Work item
Since only part of the material below is wanted, output exactly the lines from the one with "販店見かけることは滅多にありません。むしろ、大量流通" up to and including the one with "砂出し、冷凍状態でお届け".

Supplied material
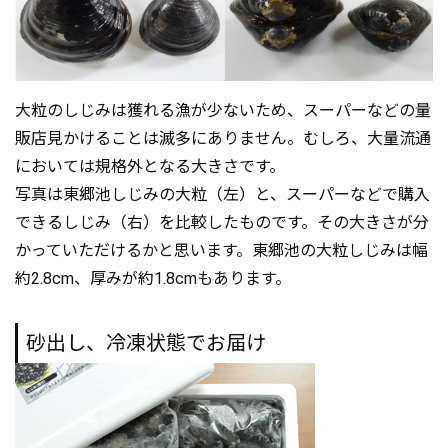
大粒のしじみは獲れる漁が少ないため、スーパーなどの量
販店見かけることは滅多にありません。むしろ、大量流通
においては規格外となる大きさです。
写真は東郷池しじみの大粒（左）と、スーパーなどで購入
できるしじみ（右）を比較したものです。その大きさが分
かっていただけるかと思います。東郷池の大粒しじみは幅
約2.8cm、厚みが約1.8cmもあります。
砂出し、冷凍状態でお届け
...
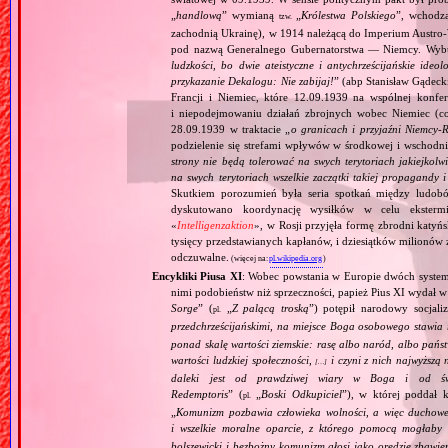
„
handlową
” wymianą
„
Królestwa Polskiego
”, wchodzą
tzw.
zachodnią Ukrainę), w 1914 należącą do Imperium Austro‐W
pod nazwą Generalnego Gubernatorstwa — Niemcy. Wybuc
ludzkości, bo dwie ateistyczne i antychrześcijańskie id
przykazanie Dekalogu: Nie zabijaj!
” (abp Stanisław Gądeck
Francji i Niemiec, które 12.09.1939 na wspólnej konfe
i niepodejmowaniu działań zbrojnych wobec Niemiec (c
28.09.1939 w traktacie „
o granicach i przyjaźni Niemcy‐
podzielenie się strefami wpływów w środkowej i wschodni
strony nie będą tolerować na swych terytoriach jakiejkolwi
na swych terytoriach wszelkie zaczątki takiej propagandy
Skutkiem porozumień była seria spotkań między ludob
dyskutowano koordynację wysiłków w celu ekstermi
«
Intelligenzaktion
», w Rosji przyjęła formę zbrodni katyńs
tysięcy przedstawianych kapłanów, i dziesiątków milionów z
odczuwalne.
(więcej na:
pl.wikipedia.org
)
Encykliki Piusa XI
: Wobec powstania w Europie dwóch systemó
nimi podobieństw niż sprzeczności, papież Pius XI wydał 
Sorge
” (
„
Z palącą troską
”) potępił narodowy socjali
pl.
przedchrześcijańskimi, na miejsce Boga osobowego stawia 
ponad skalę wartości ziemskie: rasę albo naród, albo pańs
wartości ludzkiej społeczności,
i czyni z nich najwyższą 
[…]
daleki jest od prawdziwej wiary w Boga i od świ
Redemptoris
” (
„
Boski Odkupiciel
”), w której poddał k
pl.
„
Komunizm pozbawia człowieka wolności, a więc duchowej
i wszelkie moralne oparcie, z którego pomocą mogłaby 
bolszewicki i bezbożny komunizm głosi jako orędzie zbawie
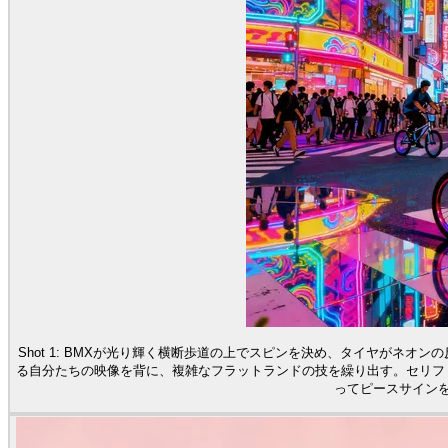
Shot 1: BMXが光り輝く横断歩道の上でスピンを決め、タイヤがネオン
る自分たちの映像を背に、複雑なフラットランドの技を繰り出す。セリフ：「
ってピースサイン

Answer for the task
販店見かけることは滅多にありません。むしろ、大量流通
においては規格外となる大きさです。
写真は東郷池しじみの大粒（左）と、スーパーなどで購入
できるしじみ（右）を比較したものです。その大きさが分
かっていただけるかと思います。東郷池の大粒しじみは幅
約2.8cm、厚みが約1.8cmもあります。
砂出し、冷凍状態でお届け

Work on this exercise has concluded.